Behind the many verdant closets and kitchen-corner produce installations increasingly tucked into NYC apartments, you can often find the expertise and passion of urban gardening advocate and entrepreneur Aaron Moore. Splitting his time between his two City Hydroponic supply stores in New York’s Bronx and Brooklyn boroughs, Moore not only supplies the growing green gardening movement but proactively tackles the challenges of sustainable indoor farming with a focus on low-income neighborhoods, working to increase access to fresh produce and education about healthy living
The staff of socially-responsible gardeners and urban growers at City Hydroponic can help with any indoor or outdoor gardening needs, whether growing with soil, water or nutrient mist. Stocked with all of the equipment necessary to set up functional hydroponic (growing solely with water and no soil) or aeroponic (spraying exposed root systems with a nutrient mist) farms in any space, ranging from a studio apartment to a suburban home, the shops are fully committed to the craft, stocking the highest tech tools in the trade. They offer a full line of fluorescent, HID, metal halide and high-pressure sodium lights, full hydroponics and aeroponics systems, nutrients, fertilizers and knowledgeable employees who will gladly explain everything from potting soil to building drainage systems.

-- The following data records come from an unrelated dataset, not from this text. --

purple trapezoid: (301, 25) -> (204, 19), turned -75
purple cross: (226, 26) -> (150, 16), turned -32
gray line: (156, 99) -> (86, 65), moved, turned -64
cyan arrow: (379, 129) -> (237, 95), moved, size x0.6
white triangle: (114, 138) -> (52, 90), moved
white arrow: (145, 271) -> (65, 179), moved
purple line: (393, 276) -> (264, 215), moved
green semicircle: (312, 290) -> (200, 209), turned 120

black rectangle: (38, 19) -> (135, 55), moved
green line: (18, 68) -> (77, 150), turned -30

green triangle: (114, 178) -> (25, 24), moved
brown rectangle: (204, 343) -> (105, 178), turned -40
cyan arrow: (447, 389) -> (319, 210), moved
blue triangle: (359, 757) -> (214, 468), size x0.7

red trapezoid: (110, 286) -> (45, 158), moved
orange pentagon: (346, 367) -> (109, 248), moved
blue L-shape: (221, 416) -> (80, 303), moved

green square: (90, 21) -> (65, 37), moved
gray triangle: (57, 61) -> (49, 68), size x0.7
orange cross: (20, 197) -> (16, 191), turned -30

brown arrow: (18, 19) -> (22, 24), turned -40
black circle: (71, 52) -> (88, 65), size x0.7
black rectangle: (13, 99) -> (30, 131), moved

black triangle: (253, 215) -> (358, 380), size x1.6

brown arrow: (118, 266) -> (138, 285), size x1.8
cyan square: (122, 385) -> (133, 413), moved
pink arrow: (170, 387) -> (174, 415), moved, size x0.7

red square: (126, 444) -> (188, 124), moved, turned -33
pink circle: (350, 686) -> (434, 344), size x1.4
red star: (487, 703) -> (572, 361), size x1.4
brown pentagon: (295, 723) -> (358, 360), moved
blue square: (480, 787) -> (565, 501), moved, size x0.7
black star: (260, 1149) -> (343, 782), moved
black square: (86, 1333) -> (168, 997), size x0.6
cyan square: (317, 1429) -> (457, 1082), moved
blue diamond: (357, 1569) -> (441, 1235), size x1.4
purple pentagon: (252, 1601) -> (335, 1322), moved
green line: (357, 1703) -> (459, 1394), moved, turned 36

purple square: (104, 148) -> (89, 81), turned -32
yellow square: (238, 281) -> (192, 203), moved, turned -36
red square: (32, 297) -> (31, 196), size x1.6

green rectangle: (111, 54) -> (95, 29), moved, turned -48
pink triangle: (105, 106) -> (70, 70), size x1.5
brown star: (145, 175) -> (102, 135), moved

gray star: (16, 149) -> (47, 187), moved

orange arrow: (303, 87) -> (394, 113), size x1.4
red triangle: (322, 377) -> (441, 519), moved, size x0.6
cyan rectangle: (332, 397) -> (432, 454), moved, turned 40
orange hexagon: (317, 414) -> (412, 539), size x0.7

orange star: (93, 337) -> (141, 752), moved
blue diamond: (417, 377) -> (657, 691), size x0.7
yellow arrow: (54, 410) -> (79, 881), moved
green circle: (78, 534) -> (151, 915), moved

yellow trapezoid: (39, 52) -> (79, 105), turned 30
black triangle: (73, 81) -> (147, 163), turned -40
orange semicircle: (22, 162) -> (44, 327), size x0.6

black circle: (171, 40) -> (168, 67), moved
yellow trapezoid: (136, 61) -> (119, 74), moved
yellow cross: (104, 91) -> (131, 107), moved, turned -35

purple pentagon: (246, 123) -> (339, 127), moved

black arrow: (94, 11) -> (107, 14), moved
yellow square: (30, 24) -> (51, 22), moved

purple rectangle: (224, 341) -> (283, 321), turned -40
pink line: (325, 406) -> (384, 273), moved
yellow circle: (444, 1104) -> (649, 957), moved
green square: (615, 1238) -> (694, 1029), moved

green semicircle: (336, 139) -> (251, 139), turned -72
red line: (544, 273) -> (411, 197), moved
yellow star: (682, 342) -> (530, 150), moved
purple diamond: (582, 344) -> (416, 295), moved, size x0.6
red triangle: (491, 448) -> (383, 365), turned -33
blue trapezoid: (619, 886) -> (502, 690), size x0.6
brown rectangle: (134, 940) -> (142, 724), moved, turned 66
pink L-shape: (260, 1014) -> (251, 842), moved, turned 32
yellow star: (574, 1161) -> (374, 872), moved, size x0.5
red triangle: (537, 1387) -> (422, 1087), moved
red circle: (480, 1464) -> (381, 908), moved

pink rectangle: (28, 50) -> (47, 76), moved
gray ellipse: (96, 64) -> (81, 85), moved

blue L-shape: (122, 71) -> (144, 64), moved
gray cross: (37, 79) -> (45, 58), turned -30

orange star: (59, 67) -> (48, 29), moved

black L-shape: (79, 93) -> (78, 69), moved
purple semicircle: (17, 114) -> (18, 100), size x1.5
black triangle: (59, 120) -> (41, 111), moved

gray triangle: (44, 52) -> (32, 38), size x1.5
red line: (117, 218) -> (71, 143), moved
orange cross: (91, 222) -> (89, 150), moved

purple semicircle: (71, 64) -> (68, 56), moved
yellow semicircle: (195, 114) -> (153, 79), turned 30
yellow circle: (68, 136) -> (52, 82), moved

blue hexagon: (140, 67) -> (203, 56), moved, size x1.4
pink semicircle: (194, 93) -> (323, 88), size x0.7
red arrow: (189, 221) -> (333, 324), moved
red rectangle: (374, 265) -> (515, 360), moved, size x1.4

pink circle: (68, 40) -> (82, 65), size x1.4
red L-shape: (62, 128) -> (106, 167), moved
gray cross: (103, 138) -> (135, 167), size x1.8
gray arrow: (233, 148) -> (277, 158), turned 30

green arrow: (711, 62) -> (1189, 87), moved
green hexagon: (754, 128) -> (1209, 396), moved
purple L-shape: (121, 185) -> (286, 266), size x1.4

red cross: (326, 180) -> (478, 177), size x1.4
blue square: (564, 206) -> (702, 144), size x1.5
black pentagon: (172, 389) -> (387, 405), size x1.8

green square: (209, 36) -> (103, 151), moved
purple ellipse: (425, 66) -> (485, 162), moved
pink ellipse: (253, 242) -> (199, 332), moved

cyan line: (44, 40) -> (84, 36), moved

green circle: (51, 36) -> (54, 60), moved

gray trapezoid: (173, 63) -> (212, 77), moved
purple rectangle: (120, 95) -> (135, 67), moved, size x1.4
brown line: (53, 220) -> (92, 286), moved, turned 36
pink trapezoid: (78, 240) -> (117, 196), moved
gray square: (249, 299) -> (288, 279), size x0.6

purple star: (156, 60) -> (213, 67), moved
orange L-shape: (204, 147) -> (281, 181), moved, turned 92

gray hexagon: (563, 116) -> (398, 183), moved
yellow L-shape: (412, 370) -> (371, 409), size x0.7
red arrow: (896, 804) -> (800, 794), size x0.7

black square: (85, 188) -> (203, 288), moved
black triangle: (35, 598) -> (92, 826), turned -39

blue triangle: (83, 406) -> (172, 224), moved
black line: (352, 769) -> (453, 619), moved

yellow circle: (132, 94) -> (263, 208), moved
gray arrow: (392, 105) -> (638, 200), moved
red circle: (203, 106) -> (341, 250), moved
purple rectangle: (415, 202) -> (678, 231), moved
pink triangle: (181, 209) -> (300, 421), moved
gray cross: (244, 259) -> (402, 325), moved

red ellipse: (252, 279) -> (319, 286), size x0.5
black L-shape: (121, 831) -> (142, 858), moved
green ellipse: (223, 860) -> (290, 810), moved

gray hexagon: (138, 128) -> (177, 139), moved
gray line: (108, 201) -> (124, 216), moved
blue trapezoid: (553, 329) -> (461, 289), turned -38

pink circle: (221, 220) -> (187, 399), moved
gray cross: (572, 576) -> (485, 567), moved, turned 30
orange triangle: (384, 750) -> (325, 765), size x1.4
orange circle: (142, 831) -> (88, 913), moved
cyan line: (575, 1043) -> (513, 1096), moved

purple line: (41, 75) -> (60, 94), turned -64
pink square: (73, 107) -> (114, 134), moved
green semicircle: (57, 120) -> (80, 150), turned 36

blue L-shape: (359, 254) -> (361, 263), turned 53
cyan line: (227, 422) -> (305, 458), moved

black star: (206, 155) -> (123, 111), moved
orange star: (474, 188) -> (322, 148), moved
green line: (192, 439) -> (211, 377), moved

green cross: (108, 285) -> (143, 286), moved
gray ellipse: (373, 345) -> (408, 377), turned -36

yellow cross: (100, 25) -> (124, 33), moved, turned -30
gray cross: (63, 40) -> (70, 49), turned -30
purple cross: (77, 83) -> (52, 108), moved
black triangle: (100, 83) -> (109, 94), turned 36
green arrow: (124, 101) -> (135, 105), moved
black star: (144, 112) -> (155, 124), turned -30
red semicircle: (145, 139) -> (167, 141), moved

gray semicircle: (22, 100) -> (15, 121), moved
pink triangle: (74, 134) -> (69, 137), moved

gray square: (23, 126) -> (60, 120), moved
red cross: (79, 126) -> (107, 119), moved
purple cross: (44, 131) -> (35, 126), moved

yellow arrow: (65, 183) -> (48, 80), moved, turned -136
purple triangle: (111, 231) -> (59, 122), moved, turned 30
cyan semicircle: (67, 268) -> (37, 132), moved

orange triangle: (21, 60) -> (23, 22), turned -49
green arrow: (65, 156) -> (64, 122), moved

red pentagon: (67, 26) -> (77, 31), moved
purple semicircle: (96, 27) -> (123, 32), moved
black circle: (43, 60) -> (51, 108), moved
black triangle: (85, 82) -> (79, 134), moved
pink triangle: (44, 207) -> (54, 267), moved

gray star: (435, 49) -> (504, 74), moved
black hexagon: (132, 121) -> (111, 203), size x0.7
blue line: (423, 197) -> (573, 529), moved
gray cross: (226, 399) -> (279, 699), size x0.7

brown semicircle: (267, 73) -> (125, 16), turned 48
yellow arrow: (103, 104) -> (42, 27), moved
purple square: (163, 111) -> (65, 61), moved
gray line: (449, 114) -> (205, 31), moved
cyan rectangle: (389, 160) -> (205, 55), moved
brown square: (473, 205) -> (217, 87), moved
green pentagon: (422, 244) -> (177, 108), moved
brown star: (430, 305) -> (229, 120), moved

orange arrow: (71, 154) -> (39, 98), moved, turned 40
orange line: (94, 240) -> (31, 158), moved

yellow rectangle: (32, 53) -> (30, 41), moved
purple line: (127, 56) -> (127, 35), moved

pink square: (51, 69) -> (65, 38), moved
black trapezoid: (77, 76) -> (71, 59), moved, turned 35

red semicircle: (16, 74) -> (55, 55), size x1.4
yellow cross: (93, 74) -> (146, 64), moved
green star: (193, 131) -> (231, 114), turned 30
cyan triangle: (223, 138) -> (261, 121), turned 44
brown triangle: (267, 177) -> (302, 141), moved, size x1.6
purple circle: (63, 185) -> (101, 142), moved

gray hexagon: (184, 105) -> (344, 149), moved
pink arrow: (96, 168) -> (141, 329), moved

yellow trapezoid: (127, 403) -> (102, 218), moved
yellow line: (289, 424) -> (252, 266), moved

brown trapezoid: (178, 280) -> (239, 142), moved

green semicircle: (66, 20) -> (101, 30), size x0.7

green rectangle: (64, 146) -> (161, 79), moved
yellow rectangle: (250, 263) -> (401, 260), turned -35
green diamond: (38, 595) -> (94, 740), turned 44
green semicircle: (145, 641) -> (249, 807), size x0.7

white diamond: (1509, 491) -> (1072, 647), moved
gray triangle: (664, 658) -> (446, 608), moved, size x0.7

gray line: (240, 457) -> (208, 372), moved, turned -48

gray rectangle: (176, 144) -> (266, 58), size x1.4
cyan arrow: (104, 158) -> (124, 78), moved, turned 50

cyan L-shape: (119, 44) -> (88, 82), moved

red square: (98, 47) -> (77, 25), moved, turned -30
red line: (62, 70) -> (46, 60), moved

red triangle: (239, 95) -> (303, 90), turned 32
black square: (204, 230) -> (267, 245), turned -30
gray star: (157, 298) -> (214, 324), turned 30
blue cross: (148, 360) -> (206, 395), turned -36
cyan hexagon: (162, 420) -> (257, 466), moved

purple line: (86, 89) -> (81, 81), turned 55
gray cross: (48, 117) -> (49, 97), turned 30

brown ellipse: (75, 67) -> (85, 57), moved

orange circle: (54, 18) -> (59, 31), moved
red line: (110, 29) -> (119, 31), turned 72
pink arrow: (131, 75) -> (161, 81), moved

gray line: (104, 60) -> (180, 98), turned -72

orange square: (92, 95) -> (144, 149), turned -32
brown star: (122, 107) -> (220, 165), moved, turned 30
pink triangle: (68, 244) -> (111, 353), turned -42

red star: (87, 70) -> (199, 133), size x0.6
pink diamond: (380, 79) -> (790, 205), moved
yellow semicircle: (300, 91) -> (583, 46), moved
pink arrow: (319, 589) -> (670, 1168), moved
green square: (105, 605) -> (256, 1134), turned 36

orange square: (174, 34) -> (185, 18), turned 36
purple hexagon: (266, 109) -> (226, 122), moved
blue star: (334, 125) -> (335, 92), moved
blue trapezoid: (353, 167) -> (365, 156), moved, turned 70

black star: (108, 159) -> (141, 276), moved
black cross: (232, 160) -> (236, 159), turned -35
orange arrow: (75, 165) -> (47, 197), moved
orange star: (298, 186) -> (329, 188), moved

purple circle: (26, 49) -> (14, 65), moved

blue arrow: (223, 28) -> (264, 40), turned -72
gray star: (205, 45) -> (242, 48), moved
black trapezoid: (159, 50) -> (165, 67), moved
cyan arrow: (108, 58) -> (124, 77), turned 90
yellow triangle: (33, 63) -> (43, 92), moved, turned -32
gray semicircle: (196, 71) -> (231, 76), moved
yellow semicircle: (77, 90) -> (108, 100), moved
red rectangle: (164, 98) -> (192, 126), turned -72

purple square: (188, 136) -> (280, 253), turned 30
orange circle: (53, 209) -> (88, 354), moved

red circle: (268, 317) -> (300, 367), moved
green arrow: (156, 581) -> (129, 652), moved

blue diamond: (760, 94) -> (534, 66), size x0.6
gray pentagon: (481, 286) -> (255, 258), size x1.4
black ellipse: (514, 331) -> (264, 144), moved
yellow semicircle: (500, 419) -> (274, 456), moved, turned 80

For budding urban farmers feeling intimidated by all the lights and gadgets, City Hydroponic periodically offers month long sessions of free hour-long classes on Saturdays. The comprehensive course starts with the basic concepts of hydro and aeroponic gardening and proceeds with how to produce and maintain a functional farm.
Moore, a huge advocate of food justice, feels education is as important as access, and by delivering these free classes to the community he hopes to push the green movement forward. “We need to generate a market from a grassroots level by educating our consumers, giving them confidence so they can partake in the green movement, and help them be successful in it.” His agenda includes increasing knowledge about where your food comes from, why quality is important and how creating your own fresh produce empowers you as an individual.
While Moore’s goal might be lofty, it’s also relatively simple. The concept was born from bearing witness to the poor dietary habits in his neighborhood and the urban landscape at large. “In the communities that we are in there is an abundance of food but there is not an abundance of quality food,” he says. Rather than attempt to reverse gravitation toward what is available—typically highly-processed foods with grave nutritional consequences—his work comes down to changing what is available by creating a DIY supply chain that’s doesn’t price residents out. “We are trying to bring quality food to the masses, to all neighborhoods, not just those that can afford it. We want to make it more affordable in general, to teach people whats good food and what’s not—and if its not readily available, show them how to grow their own!”
As food culture in America continues to diversify and the importance of healthy living becomes more apparent the movement will push this type of localized urban agriculture to the forefront of nutrition. Moore shows how anyone is capable of creating fresh organic produce right in their home, reducing carbon waste, soil and water usage and generally promoting a sustainable, self-sufficient way to stay healthy.